More than 130 people die in city's temporary accommodation in three years

The figures have been described as 'an absolute scandal'.

More than 130 homeless people die in temporary accommodation in Glasgow in three years STV News

More than 130 homeless people have died in temporary accommodation in Glasgow in the past three years, newly released figures have revealed.

The deaths, which occurred in hotels, flats and other non-permanent housing, have been described as “shameful” by charities.

The statistics, which were obtained from the SNP administration by Labour, show 132 deaths between March 2020 and March this year.

Some 51 of all recorded deaths were in hotels or bed and breakfasts, according to the figures.

Labour criticised Glasgow City Council over the care it provides to homeless people.STV News

Glasgow Labour leader George Redmond said: “This is an absolute scandal and shows the systems for vulnerable people are just not in place.

“It is also a sign of the decline of Glasgow where lifeline services are continuing to be cut.

“This council is out of touch with the struggles of families across the city.”

Matt Downie, chief executive of Crisis, said: “These figures are shameful. These deaths aren’t just a tragedy – they are an injustice as well.

“We’ve long known about the damage homelessness does to someone’s physical and mental health – homelessness is a public health emergency, and it should be treated as such.”

Downie said that in many cases, these deaths were preventable.

He added: “Homelessness itself is preventable. But without action, through the upcoming Housing Bill, we will see the same thing happen again and again.

“We can’t stand by and watch as more people are forced into homelessness, and more people lose their lives.”

Thomas Kerr, group leader of the Tories at the council, told STV News: “These deaths are an utter disgrace and my thoughts are with those grieving the loss of a loved one as a result.

“Living in temporary accommodation is no way for anyone to live and we see the tragic consequences that can occur.

“Whether it is at Holyrood or in Glasgow, we have seen total inaction from SNP-Green politicians to get a grip of this spiralling crisis. Often many of the people living in unsuitable temporary accommodation are women or young children, which is completely unacceptable.

“SNP-Green representatives need to urgently outline plans to deliver more affordable housing across Glasgow and ensure that the crisis of temporary accommodation is eradicated.”

Shelter said Scotland is experiencing a chronic lack of social housing.

Director of Shelter Scotland, Alison Watson, said: “It is a miserable indictment of Scotland’s utterly broken housing system that we’re once again discussing the number of people who have died in temporary accommodation.

 “What clearer evidence could there be that we’re in a housing emergency than this?”

Watson said the “only way” to end Glsagow’s “chronic over-reliance” on temporary accommodation is to build more social housing, which she said the Scottish Government had cut funding for.
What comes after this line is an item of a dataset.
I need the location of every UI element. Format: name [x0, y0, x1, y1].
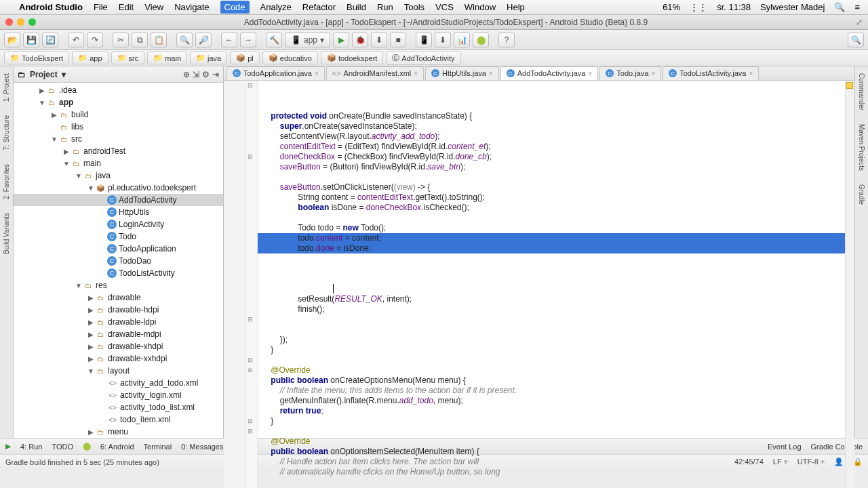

 “These tragedies were not inevitable,” she said. “They didn’t have to happen, and with the right action it is possible to ensure no such tragedy occurs again.

“Social homes can not only change lives, they can save them as well.
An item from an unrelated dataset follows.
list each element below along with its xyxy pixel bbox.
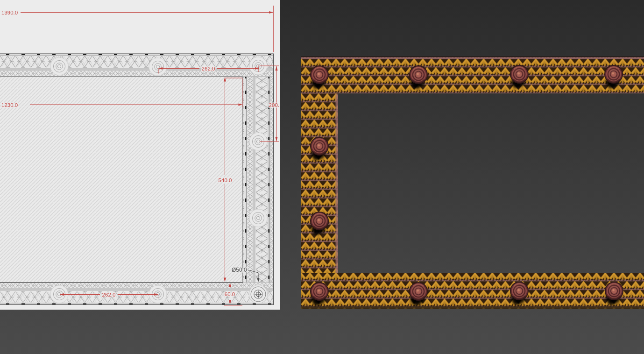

”I would urge the Scottish Government to reflect on that when setting its priorities.”

A spokesperson for Glasgow City Council said: “During the three year period referenced, Glasgow had on average 4,500 people with active homeless applications.

“Sadly, 132 people from this population died while open to homelessness services from poor health and sickness, lifestyle and natural causes.

“In the same period we received 36,000 requests for support and emergency accommodation resulting in a daily hotel BnB population of between 650-750.

“While it is regrettable that 51 people died while residing in emergency accommodation, Glasgow Homelessness Health and Social Care services have robust arrangements in place to ensure we target those with multiple and complex care needs with a rigorous audit and review process in place to consider the circumstances of anyone who dies while known to our service.”

The Scottish Government was approached for comment.